Copy exactly. Include the line containing "Segment regions of", every line after it, and the last line below, but no pictures.

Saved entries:
╔══
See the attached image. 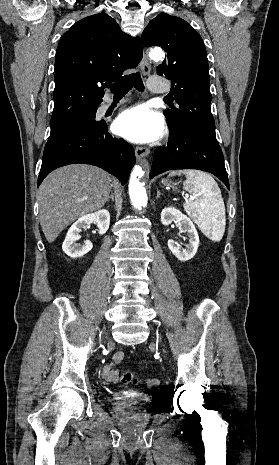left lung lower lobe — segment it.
<instances>
[{
	"mask_svg": "<svg viewBox=\"0 0 279 465\" xmlns=\"http://www.w3.org/2000/svg\"><path fill=\"white\" fill-rule=\"evenodd\" d=\"M198 169L218 177L229 189L224 157L218 141L192 130L170 132L166 146L155 153L150 178L168 170Z\"/></svg>",
	"mask_w": 279,
	"mask_h": 465,
	"instance_id": "obj_1",
	"label": "left lung lower lobe"
}]
</instances>
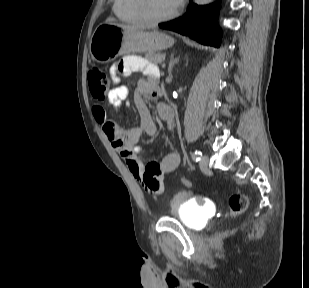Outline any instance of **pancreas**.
<instances>
[{
	"instance_id": "pancreas-1",
	"label": "pancreas",
	"mask_w": 309,
	"mask_h": 288,
	"mask_svg": "<svg viewBox=\"0 0 309 288\" xmlns=\"http://www.w3.org/2000/svg\"><path fill=\"white\" fill-rule=\"evenodd\" d=\"M145 57L151 63L160 64L164 60L165 54H163V53H150V54H147Z\"/></svg>"
}]
</instances>
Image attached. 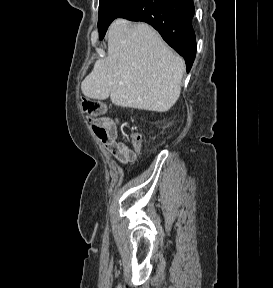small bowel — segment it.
<instances>
[{
  "mask_svg": "<svg viewBox=\"0 0 273 288\" xmlns=\"http://www.w3.org/2000/svg\"><path fill=\"white\" fill-rule=\"evenodd\" d=\"M100 125L106 131V138L100 139L107 150L123 164L134 162L140 151V144L136 143L133 148H129L123 143L117 141L118 138V121L110 118L100 120Z\"/></svg>",
  "mask_w": 273,
  "mask_h": 288,
  "instance_id": "1",
  "label": "small bowel"
}]
</instances>
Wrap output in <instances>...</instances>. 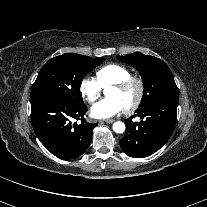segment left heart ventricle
Instances as JSON below:
<instances>
[{
    "label": "left heart ventricle",
    "instance_id": "obj_1",
    "mask_svg": "<svg viewBox=\"0 0 207 207\" xmlns=\"http://www.w3.org/2000/svg\"><path fill=\"white\" fill-rule=\"evenodd\" d=\"M136 94L137 89L135 86L130 87L126 91H119L113 87L109 93V97L120 99L127 107L134 100Z\"/></svg>",
    "mask_w": 207,
    "mask_h": 207
}]
</instances>
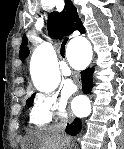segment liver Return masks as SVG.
I'll return each instance as SVG.
<instances>
[{"mask_svg": "<svg viewBox=\"0 0 124 149\" xmlns=\"http://www.w3.org/2000/svg\"><path fill=\"white\" fill-rule=\"evenodd\" d=\"M65 142V138L54 128L39 129L26 138L28 147H34V149L35 147H38V149H61Z\"/></svg>", "mask_w": 124, "mask_h": 149, "instance_id": "liver-1", "label": "liver"}]
</instances>
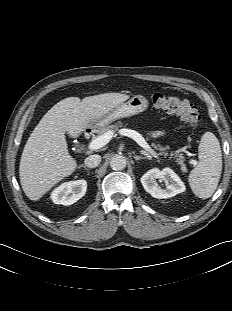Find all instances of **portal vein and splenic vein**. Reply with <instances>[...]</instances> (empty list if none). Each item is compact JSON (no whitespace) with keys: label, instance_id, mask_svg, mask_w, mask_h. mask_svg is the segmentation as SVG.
I'll use <instances>...</instances> for the list:
<instances>
[{"label":"portal vein and splenic vein","instance_id":"1","mask_svg":"<svg viewBox=\"0 0 232 311\" xmlns=\"http://www.w3.org/2000/svg\"><path fill=\"white\" fill-rule=\"evenodd\" d=\"M119 134L123 136H127L132 138L134 141L137 142L138 145H140L143 149H145L148 153L153 155L154 157H158V154L150 147V145L145 141V139L139 134L137 131L131 130V129H121L119 130ZM114 137V133L111 131H108L107 133H104L103 135L98 136L96 139L92 140L89 145V150H97L105 146L109 141ZM192 164H197L195 160H191Z\"/></svg>","mask_w":232,"mask_h":311}]
</instances>
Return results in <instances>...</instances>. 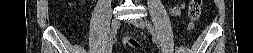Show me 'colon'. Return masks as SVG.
Returning <instances> with one entry per match:
<instances>
[{"mask_svg": "<svg viewBox=\"0 0 253 53\" xmlns=\"http://www.w3.org/2000/svg\"><path fill=\"white\" fill-rule=\"evenodd\" d=\"M202 12V0H191L188 8L190 26L200 17ZM126 45L133 48H140L141 44L136 39L128 38Z\"/></svg>", "mask_w": 253, "mask_h": 53, "instance_id": "colon-1", "label": "colon"}]
</instances>
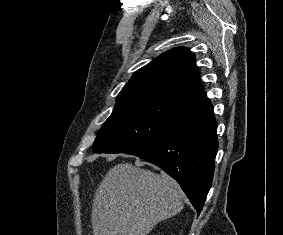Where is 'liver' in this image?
<instances>
[{"label": "liver", "mask_w": 283, "mask_h": 235, "mask_svg": "<svg viewBox=\"0 0 283 235\" xmlns=\"http://www.w3.org/2000/svg\"><path fill=\"white\" fill-rule=\"evenodd\" d=\"M130 163L112 167L95 193L93 235H147L161 221L183 208L179 184Z\"/></svg>", "instance_id": "liver-1"}]
</instances>
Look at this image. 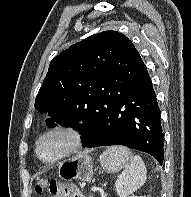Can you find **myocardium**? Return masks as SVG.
I'll list each match as a JSON object with an SVG mask.
<instances>
[{
    "mask_svg": "<svg viewBox=\"0 0 191 197\" xmlns=\"http://www.w3.org/2000/svg\"><path fill=\"white\" fill-rule=\"evenodd\" d=\"M54 134L63 135L68 142V146L64 152L53 159H44L40 154L41 142ZM83 134L77 127L69 124H55L46 128L37 138L35 142V154L40 162L46 165H52L62 160L69 158L70 156L77 153L83 146Z\"/></svg>",
    "mask_w": 191,
    "mask_h": 197,
    "instance_id": "f54148a6",
    "label": "myocardium"
}]
</instances>
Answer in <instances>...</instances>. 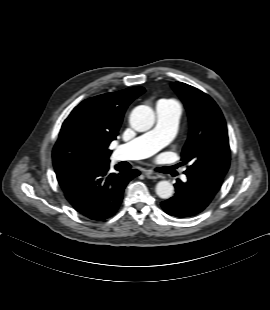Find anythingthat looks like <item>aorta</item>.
<instances>
[{
  "label": "aorta",
  "instance_id": "1",
  "mask_svg": "<svg viewBox=\"0 0 270 310\" xmlns=\"http://www.w3.org/2000/svg\"><path fill=\"white\" fill-rule=\"evenodd\" d=\"M155 121L154 111L148 106H138L130 114L131 127L138 132H145L152 128ZM174 187L169 181H160L156 185V194L162 199L170 198Z\"/></svg>",
  "mask_w": 270,
  "mask_h": 310
}]
</instances>
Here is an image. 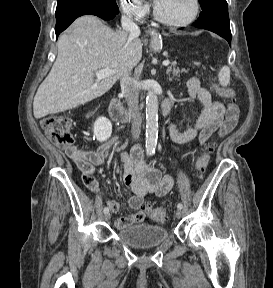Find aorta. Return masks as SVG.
Masks as SVG:
<instances>
[{
    "label": "aorta",
    "instance_id": "762f6f07",
    "mask_svg": "<svg viewBox=\"0 0 273 288\" xmlns=\"http://www.w3.org/2000/svg\"><path fill=\"white\" fill-rule=\"evenodd\" d=\"M158 137V99L153 91L146 97V153L153 154Z\"/></svg>",
    "mask_w": 273,
    "mask_h": 288
}]
</instances>
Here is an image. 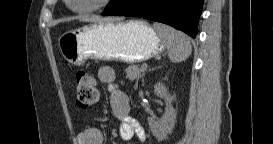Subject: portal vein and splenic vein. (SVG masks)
Segmentation results:
<instances>
[{"mask_svg": "<svg viewBox=\"0 0 273 144\" xmlns=\"http://www.w3.org/2000/svg\"><path fill=\"white\" fill-rule=\"evenodd\" d=\"M147 66H148L147 64L142 65V67L145 68V69L147 68Z\"/></svg>", "mask_w": 273, "mask_h": 144, "instance_id": "1", "label": "portal vein and splenic vein"}]
</instances>
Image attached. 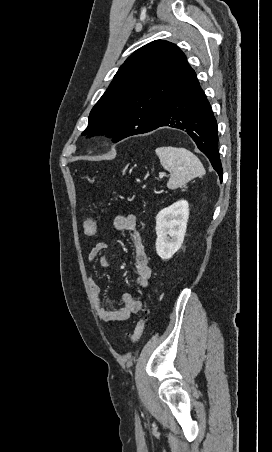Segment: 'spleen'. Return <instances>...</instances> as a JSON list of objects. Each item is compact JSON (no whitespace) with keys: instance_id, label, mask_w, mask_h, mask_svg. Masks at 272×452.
<instances>
[{"instance_id":"spleen-1","label":"spleen","mask_w":272,"mask_h":452,"mask_svg":"<svg viewBox=\"0 0 272 452\" xmlns=\"http://www.w3.org/2000/svg\"><path fill=\"white\" fill-rule=\"evenodd\" d=\"M155 153L165 170L170 172L169 189H176L195 177L203 176L205 169L198 157L185 148L158 147Z\"/></svg>"}]
</instances>
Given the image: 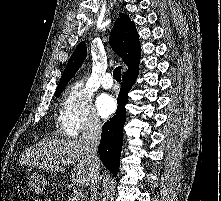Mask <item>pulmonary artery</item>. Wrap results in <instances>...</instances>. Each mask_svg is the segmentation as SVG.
<instances>
[{
	"instance_id": "1",
	"label": "pulmonary artery",
	"mask_w": 221,
	"mask_h": 201,
	"mask_svg": "<svg viewBox=\"0 0 221 201\" xmlns=\"http://www.w3.org/2000/svg\"><path fill=\"white\" fill-rule=\"evenodd\" d=\"M101 84L106 89L111 88L113 86L112 75L110 73H106L101 80Z\"/></svg>"
}]
</instances>
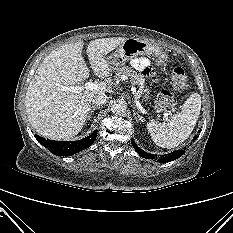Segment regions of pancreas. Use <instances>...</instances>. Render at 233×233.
<instances>
[{"label": "pancreas", "instance_id": "cf45deb5", "mask_svg": "<svg viewBox=\"0 0 233 233\" xmlns=\"http://www.w3.org/2000/svg\"><path fill=\"white\" fill-rule=\"evenodd\" d=\"M122 75H127L130 78L132 84L140 86L144 84L143 76L128 66L118 68L117 72L115 73V78L120 79Z\"/></svg>", "mask_w": 233, "mask_h": 233}]
</instances>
╚══
* **Worked solution**:
Segment regions of pancreas. Use <instances>...</instances>. Render at 233×233.
<instances>
[{"label": "pancreas", "instance_id": "cf45deb5", "mask_svg": "<svg viewBox=\"0 0 233 233\" xmlns=\"http://www.w3.org/2000/svg\"><path fill=\"white\" fill-rule=\"evenodd\" d=\"M122 75H127L130 78L132 84L140 86L144 84L143 76L128 66L118 68L117 72L115 73V78L120 79Z\"/></svg>", "mask_w": 233, "mask_h": 233}]
</instances>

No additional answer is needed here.